I believe in reducing material consumption in everyday life. This not only keeps my cost of living under control in today’s challenging economy, but also allows me to exercise freedom, creativity and ethical responsibility as a consumer.
This simple belief has already been explained in many books and articles published by the brightest of our economists. I’ll add my modest part to this discourse with just one example: my decision over what to have for lunch the next day. Hmm, grilled chicken on rye, with a soup on the side, sounded good to me.
So I was at the grocery store, where so many of our foods today are over-packaged in ever smaller portions. A television monitor replayed an ad for deli meats from a major food brand. The product being promoted was a stack of lunchbox-sized, colorfully-printed and very durable plastic boxes, each containing about 5 or 6 thin slices of meat.
What about my soup? For a few spoonfuls, I could have tomato soup that came in a very sturdy plastic bowl, with a lid, that was both dishwasher and microwave safe – and the size of a teacup.

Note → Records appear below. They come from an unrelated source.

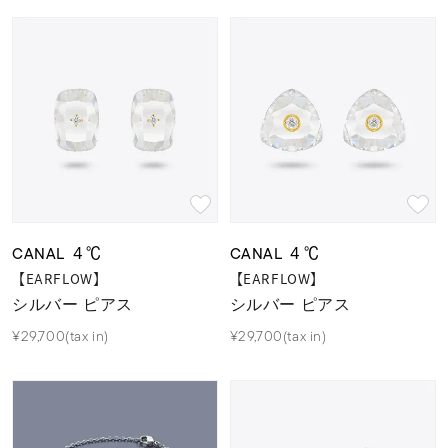
CANAL ４℃
CANAL ４℃
【EARFLOW】
【EARFLOW】
シルバー ピアス
シルバー ピアス
¥29,700(tax in)
¥29,700(tax in)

Were I to get these items for my lunch, without having even picked my bread, I’d be buying more plastic, more petro-chemicals, than the stuff I could actually put into my mouth. The prices reflected that very fact. On this very balmy February day in 2008, oil was over $100 a barrel, gasoline was over $3.50 a gallon, and I was about to pay $7 for two more reusable plastic food containers that happened to contain less than one meal’s worth of food.
With my $7, I bought 2 pounds of fresh tomatoes, fresh chicken breasts, and a full loaf of just-baked bread, amongst other things, all of which I brought home in my own tote bag. I made a pot of tomato soup from a friend’s recipe (mmm fresh basil), with enough to spare later for pasta sauce and salsa. My grilled chicken sandwich next day was delicious and fulfilling.